» Exercise aim:
Which lines of the data contain the string "Minimum"? Copy every one of them.

(Saved entries)
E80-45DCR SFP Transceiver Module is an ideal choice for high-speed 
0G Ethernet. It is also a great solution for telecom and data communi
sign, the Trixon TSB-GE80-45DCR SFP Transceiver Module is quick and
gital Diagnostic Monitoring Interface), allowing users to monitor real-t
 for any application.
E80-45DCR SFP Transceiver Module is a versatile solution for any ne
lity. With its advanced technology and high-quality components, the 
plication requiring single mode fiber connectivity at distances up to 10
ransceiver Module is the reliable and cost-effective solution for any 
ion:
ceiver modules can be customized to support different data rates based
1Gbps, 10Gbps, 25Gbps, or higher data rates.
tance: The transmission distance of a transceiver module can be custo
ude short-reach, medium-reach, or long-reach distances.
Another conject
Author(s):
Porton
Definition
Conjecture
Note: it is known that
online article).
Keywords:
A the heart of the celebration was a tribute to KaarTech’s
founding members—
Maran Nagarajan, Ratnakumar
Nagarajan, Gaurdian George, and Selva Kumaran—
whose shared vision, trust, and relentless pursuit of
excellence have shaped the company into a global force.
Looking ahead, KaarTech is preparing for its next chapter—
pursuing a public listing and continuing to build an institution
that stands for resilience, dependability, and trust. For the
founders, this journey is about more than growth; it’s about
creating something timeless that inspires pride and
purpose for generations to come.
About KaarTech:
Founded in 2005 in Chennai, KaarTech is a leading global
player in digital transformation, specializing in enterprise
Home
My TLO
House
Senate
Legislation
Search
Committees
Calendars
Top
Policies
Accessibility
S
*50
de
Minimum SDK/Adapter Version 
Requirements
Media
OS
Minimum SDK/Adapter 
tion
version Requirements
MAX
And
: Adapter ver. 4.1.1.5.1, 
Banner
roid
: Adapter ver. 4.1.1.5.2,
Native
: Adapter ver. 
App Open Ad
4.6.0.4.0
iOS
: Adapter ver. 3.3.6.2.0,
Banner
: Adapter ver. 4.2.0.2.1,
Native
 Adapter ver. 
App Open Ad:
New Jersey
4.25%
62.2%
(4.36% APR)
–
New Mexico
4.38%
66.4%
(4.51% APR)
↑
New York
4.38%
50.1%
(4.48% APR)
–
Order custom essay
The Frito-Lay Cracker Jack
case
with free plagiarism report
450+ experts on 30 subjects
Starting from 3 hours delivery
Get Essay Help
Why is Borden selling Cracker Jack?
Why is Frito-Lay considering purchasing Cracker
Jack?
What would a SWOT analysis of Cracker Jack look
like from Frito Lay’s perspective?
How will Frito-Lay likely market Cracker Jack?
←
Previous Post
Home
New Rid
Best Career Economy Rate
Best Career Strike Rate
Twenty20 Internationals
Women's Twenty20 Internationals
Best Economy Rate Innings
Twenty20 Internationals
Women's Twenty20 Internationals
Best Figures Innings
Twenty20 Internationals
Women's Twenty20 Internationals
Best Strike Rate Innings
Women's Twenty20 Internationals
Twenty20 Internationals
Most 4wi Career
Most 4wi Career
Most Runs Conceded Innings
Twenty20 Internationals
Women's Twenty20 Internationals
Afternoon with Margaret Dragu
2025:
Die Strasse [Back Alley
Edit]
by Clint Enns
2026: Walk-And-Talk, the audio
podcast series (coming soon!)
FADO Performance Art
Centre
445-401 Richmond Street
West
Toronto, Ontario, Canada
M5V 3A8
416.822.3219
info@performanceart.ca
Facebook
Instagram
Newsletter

--

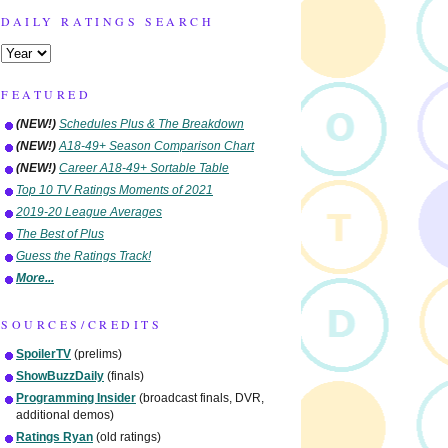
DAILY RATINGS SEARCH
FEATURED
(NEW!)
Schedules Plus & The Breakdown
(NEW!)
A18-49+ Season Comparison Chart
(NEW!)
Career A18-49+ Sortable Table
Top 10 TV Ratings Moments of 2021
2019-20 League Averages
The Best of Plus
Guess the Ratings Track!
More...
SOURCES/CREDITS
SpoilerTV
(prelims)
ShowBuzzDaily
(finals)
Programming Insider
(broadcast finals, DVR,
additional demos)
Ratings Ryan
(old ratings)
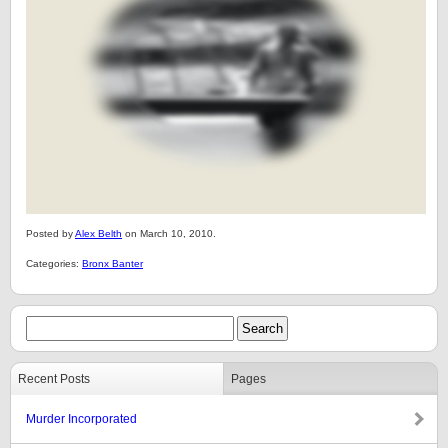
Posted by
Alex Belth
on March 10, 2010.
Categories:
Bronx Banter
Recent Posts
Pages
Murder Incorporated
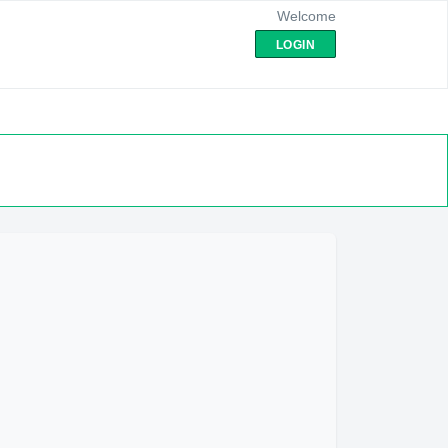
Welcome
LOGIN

» Problem solution:
Minimum SDK/Adapter Version 
Minimum SDK/Adapter 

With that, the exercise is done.